» **EXERCISE DIRECTIONS**: Of the entries below, return exactly those lines that fall between the one containing "image associated with" and the one containing "Cravings for alcohol", the two end lines included.

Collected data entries
****************
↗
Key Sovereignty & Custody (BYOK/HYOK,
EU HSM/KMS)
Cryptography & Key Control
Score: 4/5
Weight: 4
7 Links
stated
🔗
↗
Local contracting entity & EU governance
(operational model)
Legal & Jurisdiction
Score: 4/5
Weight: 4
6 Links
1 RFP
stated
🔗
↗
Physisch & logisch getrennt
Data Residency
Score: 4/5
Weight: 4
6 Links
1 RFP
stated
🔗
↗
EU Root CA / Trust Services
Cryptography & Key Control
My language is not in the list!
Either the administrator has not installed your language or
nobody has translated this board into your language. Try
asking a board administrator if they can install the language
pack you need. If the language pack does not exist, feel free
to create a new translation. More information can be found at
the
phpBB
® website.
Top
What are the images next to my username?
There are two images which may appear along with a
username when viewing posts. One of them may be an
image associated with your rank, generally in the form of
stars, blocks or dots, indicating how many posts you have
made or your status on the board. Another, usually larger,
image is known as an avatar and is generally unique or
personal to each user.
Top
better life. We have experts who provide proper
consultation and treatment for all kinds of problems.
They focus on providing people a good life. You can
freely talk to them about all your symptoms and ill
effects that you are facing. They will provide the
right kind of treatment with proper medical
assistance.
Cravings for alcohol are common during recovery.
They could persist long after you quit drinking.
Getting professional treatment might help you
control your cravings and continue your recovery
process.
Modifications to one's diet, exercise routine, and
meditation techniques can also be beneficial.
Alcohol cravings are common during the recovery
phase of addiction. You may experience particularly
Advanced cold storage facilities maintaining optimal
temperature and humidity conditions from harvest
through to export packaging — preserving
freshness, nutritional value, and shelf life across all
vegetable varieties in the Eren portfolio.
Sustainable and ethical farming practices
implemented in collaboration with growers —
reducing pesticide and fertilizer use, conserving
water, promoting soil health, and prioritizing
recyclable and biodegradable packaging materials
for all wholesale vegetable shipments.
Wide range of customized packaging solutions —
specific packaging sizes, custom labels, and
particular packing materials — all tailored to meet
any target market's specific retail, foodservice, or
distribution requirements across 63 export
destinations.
****************
» **OUTPUT BELOW**:
image associated with your rank, generally in the form of
stars, blocks or dots, indicating how many posts you have
made or your status on the board. Another, usually larger,
image is known as an avatar and is generally unique or
personal to each user.
Top
better life. We have experts who provide proper
consultation and treatment for all kinds of problems.
They focus on providing people a good life. You can
freely talk to them about all your symptoms and ill
effects that you are facing. They will provide the
right kind of treatment with proper medical
assistance.
Cravings for alcohol are common during recovery.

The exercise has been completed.